*TASK REQUIREMENTS*
A word-for-word copy of the records below is required.

+++ RECORDS PROVIDED +++

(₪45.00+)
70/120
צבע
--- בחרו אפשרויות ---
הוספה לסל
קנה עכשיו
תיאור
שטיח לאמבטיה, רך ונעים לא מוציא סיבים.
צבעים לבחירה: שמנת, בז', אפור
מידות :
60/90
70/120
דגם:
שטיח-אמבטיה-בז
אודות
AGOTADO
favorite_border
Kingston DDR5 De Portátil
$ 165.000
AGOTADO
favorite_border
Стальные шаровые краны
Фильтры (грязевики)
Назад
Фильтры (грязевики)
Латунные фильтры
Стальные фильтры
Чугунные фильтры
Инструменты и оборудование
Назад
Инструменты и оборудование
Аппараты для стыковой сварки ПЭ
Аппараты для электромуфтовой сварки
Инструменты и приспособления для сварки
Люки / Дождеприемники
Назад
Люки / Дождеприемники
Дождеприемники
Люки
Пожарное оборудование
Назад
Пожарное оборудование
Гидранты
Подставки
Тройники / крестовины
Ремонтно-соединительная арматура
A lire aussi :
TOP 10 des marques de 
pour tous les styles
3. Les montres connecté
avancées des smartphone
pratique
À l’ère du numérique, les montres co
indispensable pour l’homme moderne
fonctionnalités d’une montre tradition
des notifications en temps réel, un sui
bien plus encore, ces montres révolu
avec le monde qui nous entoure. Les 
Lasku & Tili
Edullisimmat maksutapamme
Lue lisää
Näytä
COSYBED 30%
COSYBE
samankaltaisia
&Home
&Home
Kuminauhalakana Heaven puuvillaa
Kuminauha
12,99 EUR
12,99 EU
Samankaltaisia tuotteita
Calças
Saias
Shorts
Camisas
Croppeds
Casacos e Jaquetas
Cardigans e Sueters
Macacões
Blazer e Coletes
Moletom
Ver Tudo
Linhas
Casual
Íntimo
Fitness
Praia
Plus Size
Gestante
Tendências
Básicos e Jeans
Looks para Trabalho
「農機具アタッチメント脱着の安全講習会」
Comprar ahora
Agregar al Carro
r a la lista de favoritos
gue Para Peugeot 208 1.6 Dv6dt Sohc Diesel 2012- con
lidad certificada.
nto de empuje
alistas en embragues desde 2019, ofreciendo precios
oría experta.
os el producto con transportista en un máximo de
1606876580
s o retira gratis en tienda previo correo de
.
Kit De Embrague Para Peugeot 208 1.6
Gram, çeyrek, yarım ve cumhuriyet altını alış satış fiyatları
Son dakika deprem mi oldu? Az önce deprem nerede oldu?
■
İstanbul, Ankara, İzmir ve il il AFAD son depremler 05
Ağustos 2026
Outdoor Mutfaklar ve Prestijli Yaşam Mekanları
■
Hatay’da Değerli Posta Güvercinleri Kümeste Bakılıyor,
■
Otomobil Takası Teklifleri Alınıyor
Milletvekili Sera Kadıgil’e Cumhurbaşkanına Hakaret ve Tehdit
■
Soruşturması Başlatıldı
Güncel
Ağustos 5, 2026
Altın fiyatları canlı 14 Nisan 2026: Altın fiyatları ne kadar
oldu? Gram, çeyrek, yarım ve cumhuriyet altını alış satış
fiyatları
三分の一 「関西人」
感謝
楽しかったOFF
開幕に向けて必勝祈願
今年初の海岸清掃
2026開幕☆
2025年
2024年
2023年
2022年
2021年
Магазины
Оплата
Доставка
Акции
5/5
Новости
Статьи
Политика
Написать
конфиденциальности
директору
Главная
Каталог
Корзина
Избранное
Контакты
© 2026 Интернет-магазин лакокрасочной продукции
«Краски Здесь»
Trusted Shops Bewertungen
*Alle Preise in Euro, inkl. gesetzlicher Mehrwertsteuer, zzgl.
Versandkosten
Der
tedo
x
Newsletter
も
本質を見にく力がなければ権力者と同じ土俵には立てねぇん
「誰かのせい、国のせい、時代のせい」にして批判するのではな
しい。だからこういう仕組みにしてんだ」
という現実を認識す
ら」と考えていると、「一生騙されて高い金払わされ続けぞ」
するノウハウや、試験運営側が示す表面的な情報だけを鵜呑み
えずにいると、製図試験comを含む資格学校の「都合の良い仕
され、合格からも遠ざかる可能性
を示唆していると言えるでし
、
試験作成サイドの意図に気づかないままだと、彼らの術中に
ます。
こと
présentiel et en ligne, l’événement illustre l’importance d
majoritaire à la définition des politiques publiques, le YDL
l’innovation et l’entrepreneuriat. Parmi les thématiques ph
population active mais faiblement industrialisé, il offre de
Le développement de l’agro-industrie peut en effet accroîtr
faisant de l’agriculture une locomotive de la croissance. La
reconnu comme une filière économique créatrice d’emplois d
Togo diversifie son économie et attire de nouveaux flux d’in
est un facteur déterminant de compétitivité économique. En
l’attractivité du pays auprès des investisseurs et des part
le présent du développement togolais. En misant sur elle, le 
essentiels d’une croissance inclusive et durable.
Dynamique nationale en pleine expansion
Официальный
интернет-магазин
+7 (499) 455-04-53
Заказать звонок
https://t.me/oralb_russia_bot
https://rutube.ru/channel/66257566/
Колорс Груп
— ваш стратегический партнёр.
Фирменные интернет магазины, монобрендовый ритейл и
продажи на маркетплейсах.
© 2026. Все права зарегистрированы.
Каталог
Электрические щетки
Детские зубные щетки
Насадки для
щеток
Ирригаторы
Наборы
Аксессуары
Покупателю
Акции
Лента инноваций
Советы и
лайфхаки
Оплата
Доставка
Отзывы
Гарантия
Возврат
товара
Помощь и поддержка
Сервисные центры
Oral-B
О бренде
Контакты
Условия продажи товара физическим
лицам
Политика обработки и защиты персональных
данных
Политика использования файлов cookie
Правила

+++

*TASK ANSWER*
(₪45.00+)
70/120
צבע
--- בחרו אפשרויות ---
הוספה לסל
קנה עכשיו
תיאור
שטיח לאמבטיה, רך ונעים לא מוציא סיבים.
צבעים לבחירה: שמנת, בז', אפור
מידות :
60/90
70/120
דגם:
שטיח-אמבטיה-בז
אודות
AGOTADO
favorite_border
Kingston DDR5 De Portátil
$ 165.000
AGOTADO
favorite_border
Стальные шаровые краны
Фильтры (грязевики)
Назад
Фильтры (грязевики)
Латунные фильтры
Стальные фильтры
Чугунные фильтры
Инструменты и оборудование
Назад
Инструменты и оборудование
Аппараты для стыковой сварки ПЭ
Аппараты для электромуфтовой сварки
Инструменты и приспособления для сварки
Люки / Дождеприемники
Назад
Люки / Дождеприемники
Дождеприемники
Люки
Пожарное оборудование
Назад
Пожарное оборудование
Гидранты
Подставки
Тройники / крестовины
Ремонтно-соединительная арматура
A lire aussi :
TOP 10 des marques de 
pour tous les styles
3. Les montres connecté
avancées des smartphone
pratique
À l’ère du numérique, les montres co
indispensable pour l’homme moderne
fonctionnalités d’une montre tradition
des notifications en temps réel, un sui
bien plus encore, ces montres révolu
avec le monde qui nous entoure. Les 
Lasku & Tili
Edullisimmat maksutapamme
Lue lisää
Näytä
COSYBED 30%
COSYBE
samankaltaisia
&Home
&Home
Kuminauhalakana Heaven puuvillaa
Kuminauha
12,99 EUR
12,99 EU
Samankaltaisia tuotteita
Calças
Saias
Shorts
Camisas
Croppeds
Casacos e Jaquetas
Cardigans e Sueters
Macacões
Blazer e Coletes
Moletom
Ver Tudo
Linhas
Casual
Íntimo
Fitness
Praia
Plus Size
Gestante
Tendências
Básicos e Jeans
Looks para Trabalho
「農機具アタッチメント脱着の安全講習会」
Comprar ahora
Agregar al Carro
r a la lista de favoritos
gue Para Peugeot 208 1.6 Dv6dt Sohc Diesel 2012- con
lidad certificada.
nto de empuje
alistas en embragues desde 2019, ofreciendo precios
oría experta.
os el producto con transportista en un máximo de
1606876580
s o retira gratis en tienda previo correo de
.
Kit De Embrague Para Peugeot 208 1.6
Gram, çeyrek, yarım ve cumhuriyet altını alış satış fiyatları
Son dakika deprem mi oldu? Az önce deprem nerede oldu?
■
İstanbul, Ankara, İzmir ve il il AFAD son depremler 05
Ağustos 2026
Outdoor Mutfaklar ve Prestijli Yaşam Mekanları
■
Hatay’da Değerli Posta Güvercinleri Kümeste Bakılıyor,
■
Otomobil Takası Teklifleri Alınıyor
Milletvekili Sera Kadıgil’e Cumhurbaşkanına Hakaret ve Tehdit
■
Soruşturması Başlatıldı
Güncel
Ağustos 5, 2026
Altın fiyatları canlı 14 Nisan 2026: Altın fiyatları ne kadar
oldu? Gram, çeyrek, yarım ve cumhuriyet altını alış satış
fiyatları
三分の一 「関西人」
感謝
楽しかったOFF
開幕に向けて必勝祈願
今年初の海岸清掃
2026開幕☆
2025年
2024年
2023年
2022年
2021年
Магазины
Оплата
Доставка
Акции
5/5
Новости
Статьи
Политика
Написать
конфиденциальности
директору
Главная
Каталог
Корзина
Избранное
Контакты
© 2026 Интернет-магазин лакокрасочной продукции
«Краски Здесь»
Trusted Shops Bewertungen
*Alle Preise in Euro, inkl. gesetzlicher Mehrwertsteuer, zzgl.
Versandkosten
Der
tedo
x
Newsletter
も
本質を見にく力がなければ権力者と同じ土俵には立てねぇん
「誰かのせい、国のせい、時代のせい」にして批判するのではな
しい。だからこういう仕組みにしてんだ」
という現実を認識す
ら」と考えていると、「一生騙されて高い金払わされ続けぞ」
するノウハウや、試験運営側が示す表面的な情報だけを鵜呑み
えずにいると、製図試験comを含む資格学校の「都合の良い仕
され、合格からも遠ざかる可能性
を示唆していると言えるでし
、
試験作成サイドの意図に気づかないままだと、彼らの術中に
ます。
こと
présentiel et en ligne, l’événement illustre l’importance d
majoritaire à la définition des politiques publiques, le YDL
l’innovation et l’entrepreneuriat. Parmi les thématiques ph
population active mais faiblement industrialisé, il offre de
Le développement de l’agro-industrie peut en effet accroîtr
faisant de l’agriculture une locomotive de la croissance. La
reconnu comme une filière économique créatrice d’emplois d
Togo diversifie son économie et attire de nouveaux flux d’in
est un facteur déterminant de compétitivité économique. En
l’attractivité du pays auprès des investisseurs et des part
le présent du développement togolais. En misant sur elle, le 
essentiels d’une croissance inclusive et durable.
Dynamique nationale en pleine expansion
Официальный
интернет-магазин
+7 (499) 455-04-53
Заказать звонок
https://t.me/oralb_russia_bot
https://rutube.ru/channel/66257566/
Колорс Груп
— ваш стратегический партнёр.
Фирменные интернет магазины, монобрендовый ритейл и
продажи на маркетплейсах.
© 2026. Все права зарегистрированы.
Каталог
Электрические щетки
Детские зубные щетки
Насадки для
щеток
Ирригаторы
Наборы
Аксессуары
Покупателю
Акции
Лента инноваций
Советы и
лайфхаки
Оплата
Доставка
Отзывы
Гарантия
Возврат
товара
Помощь и поддержка
Сервисные центры
Oral-B
О бренде
Контакты
Условия продажи товара физическим
лицам
Политика обработки и защиты персональных
данных
Политика использования файлов cookie
Правила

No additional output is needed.